Stepping Up To The Ball
Psalm 20: 7 (NRSVA)
7 Some take pride in chariots, and some in horses,
but our pride is in the name of the Lord our God.
One of the mantras we keep hearing these days is ‘data not dates’. This is meant to reassure us that our political leaders are trusting in science to guide their decisions. The reality of course is more complicated and every political decision is a balancing act.
Often a person’s actions can tell you who or what they really trust in, or take pride in, and give you an idea what kind of leader they are.
Take footballer Marcus Rashford. First spotted at the age of 5, he clearly had star potential. This was honed and shaped through the Manchester United academy system. He has gone on to great success and acclaim, for which his drive and ambition are credited, as well as his natural talent.

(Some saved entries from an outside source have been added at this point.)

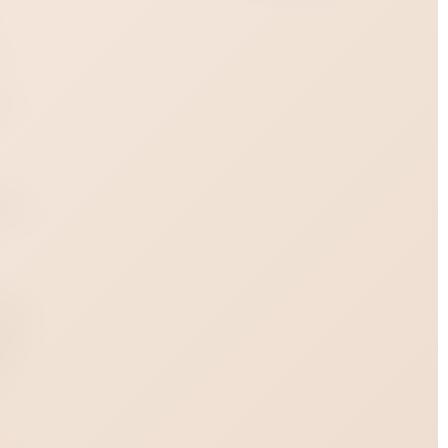
:
под
ет
ное
ость
 100
ляет
душе
ой
ы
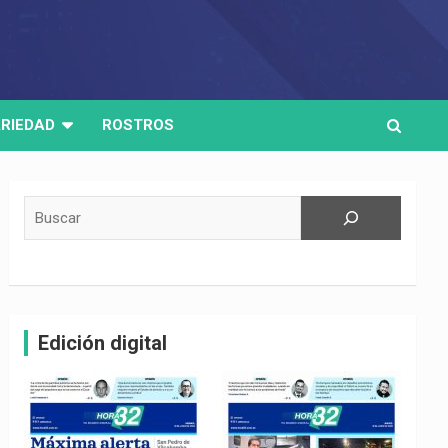
RIEDAD
ROSTROS
Buscar
Edición digital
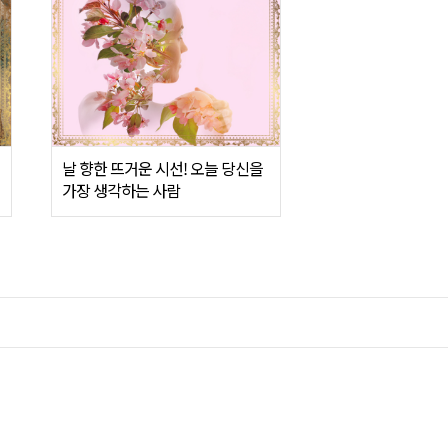
날 향한 뜨거운 시선! 오늘 당신을
가장 생각하는 사람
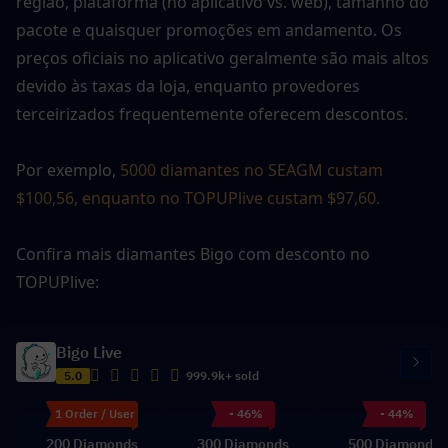
região, plataforma (no aplicativo vs. web), tamanho do 
pacote e quaisquer promoções em andamento. Os 
preços oficiais no aplicativo geralmente são mais altos 
devido às taxas da loja, enquanto provedores 
terceirizados frequentemente oferecem descontos.
Por exemplo, 
5000 diamantes no SEAGM custam 
$100,56, enquanto no TOPUPlive custam $97,60.
Confira mais diamantes Bigo com desconto no 
TOPUPlive: 
Bigo Live
5.0
999.9k+ sold
1 Order / User
- 46%
- 44%
200 Diamonds
300 Diamonds
500 Diamonds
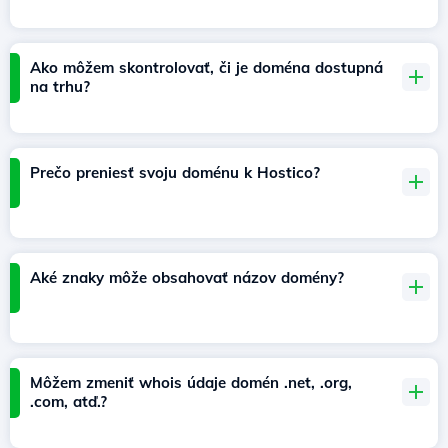
Ako môžem skontrolovať, či je doména dostupná
na trhu?
Prečo preniesť svoju doménu k Hostico?
Aké znaky môže obsahovať názov domény?
Môžem zmeniť whois údaje domén .net, .org,
.com, atď.?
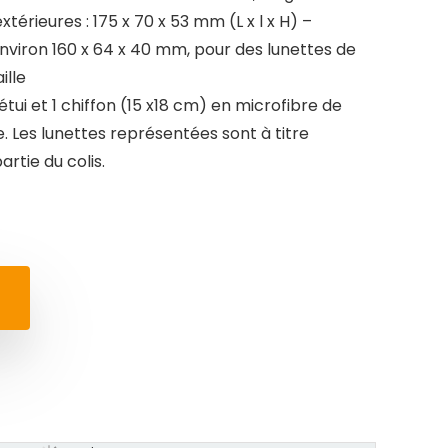
érieures : 175 x 70 x 53 mm (L x l x H) –
environ 160 x 64 x 40 mm, pour des lunettes de
ille
 étui et 1 chiffon (15 x18 cm) en microfibre de
e. Les lunettes représentées sont à titre
artie du colis.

But Rashford doesn’t just lead on the field. He has become equally famous for his campaigning on issues of homelessness and child poverty. Rashford’s willingness to use his position as a platform to, as he phrases it, ‘ask questions’, has not only directly fed over 1.3 million children, it has also brought about real structural change. He is just 23 years old.

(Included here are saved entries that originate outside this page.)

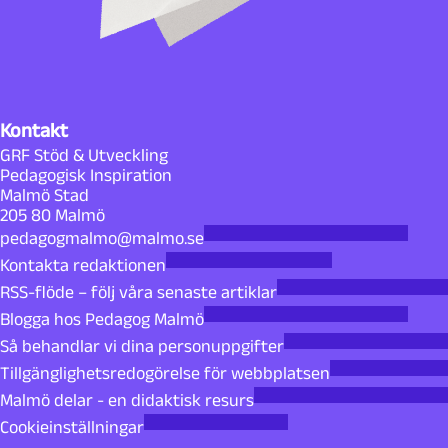
Kontakt
GRF Stöd & Utveckling
Pedagogisk Inspiration
Malmö Stad
205 80 Malmö
pedagogmalmo@malmo.se
Kontakta redaktionen
RSS-flöde – följ våra senaste artiklar
Blogga hos Pedagog Malmö
Så behandlar vi dina personuppgifter
Tillgänglighetsredogörelse för webbplatsen
Malmö delar - en didaktisk resurs
Cookieinställningar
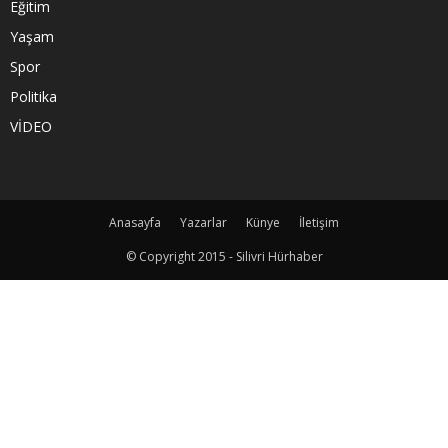
Eğitim
Yaşam
Spor
Politika
VİDEO
Anasayfa
Yazarlar
Künye
İletişim
© Copyright 2015 - Silivri Hürhaber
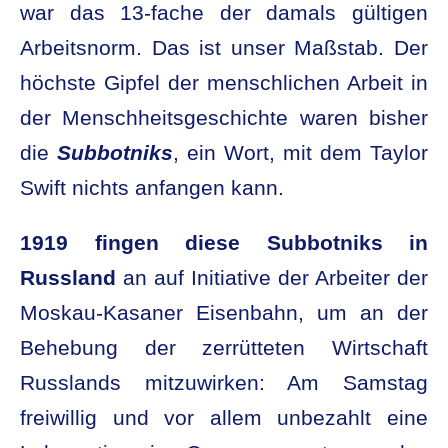
war das 13-fache der damals gültigen
Arbeitsnorm. Das ist unser Maßstab. Der
höchste Gipfel der menschlichen Arbeit in
der Menschheitsgeschichte waren bisher
die
Subbotniks
, ein Wort, mit dem Taylor
Swift nichts anfangen kann.
1919 fingen diese Subbotniks in
Russland
an auf Initiative der Arbeiter der
Moskau-Kasaner Eisenbahn, um an der
Behebung der zerrütteten Wirtschaft
Russlands mitzuwirken: Am Samstag
freiwillig und vor allem unbezahlt eine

Part of Rashford’s motivation comes from the experience of seeing his mother sometimes go without meals to feed her children. He also pays tribute to his grandmother in St Kitt’s. I can’t help but feel that these strong women have taught him to trust in family, in the power of community, and to believe that individual actions matter.
King David too, came from a family of strong women, including great-grandmother Ruth, who changed the attitudes of a whole community through her own courageous kindness and personal integrity. David, like Marcus, was ready to step up to the ball, believing he could make a difference.
God of plenty,
In a world where famine — of the body, of the heart, of the soul — continues to strike us
Help us to trust in your abundant love, and to use that trust to take action.
To refuse to accept hunger, anyone’s hunger, as simply ‘the way things are’
Send us leaders who will ask the right questions; who will put their names and their reputations on the front line for the sake of others.
Teach us to take pride in those whose strength lies not in their arms, or their legs, but in their hearts.